Сюда то и должен быть введен психологический опыт. Современный психолог, за немногими исключениями, давно уже отступил от того взгляда, будто образы воспоминания представляют собой род поблекших фотограмм восприятия. Существуют уже многочисленные специальные исследования, указывающие на то, что это не так. Но до сих пор еще опыты не были приспособлены к тому, чтобы найти себе прямое приложение к юридической постановке вопроса. Но это, как я надеюсь, будет возможно при моей попытке.

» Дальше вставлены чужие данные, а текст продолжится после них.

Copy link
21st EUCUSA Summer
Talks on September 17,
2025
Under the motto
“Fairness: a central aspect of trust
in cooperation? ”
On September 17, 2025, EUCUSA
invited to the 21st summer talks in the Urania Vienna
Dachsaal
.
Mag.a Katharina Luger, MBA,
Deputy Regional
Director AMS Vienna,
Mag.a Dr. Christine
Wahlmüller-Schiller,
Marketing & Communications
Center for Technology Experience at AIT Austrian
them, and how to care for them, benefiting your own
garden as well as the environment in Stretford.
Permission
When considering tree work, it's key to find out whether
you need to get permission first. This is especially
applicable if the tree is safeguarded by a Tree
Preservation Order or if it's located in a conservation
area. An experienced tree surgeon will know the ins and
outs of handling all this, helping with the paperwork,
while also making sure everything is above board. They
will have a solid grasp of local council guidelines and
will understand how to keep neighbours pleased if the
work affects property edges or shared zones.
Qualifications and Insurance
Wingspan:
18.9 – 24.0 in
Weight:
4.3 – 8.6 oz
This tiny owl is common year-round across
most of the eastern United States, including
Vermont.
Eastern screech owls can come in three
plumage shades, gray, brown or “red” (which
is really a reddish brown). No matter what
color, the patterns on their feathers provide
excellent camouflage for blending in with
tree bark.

В нашем вопросе опыт прежде всего может дать нам очную ставку между объективной действительностью и показанием воспоминания, благодаря чему можно с точностью исследовать это показание. Для этого нам нужно вызвать воспоминания о таких Фактах, которые не исчезают безвозвратно, как большинство Фактов действительной жизни, вместе с моментом их восприятия, но которые надолго закрепились или могут быть закреплены, вследствие чего их можно сверить с показанием. Такими Фактами мы назовем: показанные картины, предложенные тексты; если нужны „действия“, то можно воспользоваться кинематографами или театральными представлениями, для хода которых книга текста дает масштаб сравнения.
В своих опытах я ссылался до сих пор на картины и тексты; здесь я еще не мог обработать результатов последних (за исключением описанных в приложении „Экспериментальных слухов“); поэтому то, о чем я сообщу теперь, будет касаться выводов, полученных с помощью картин.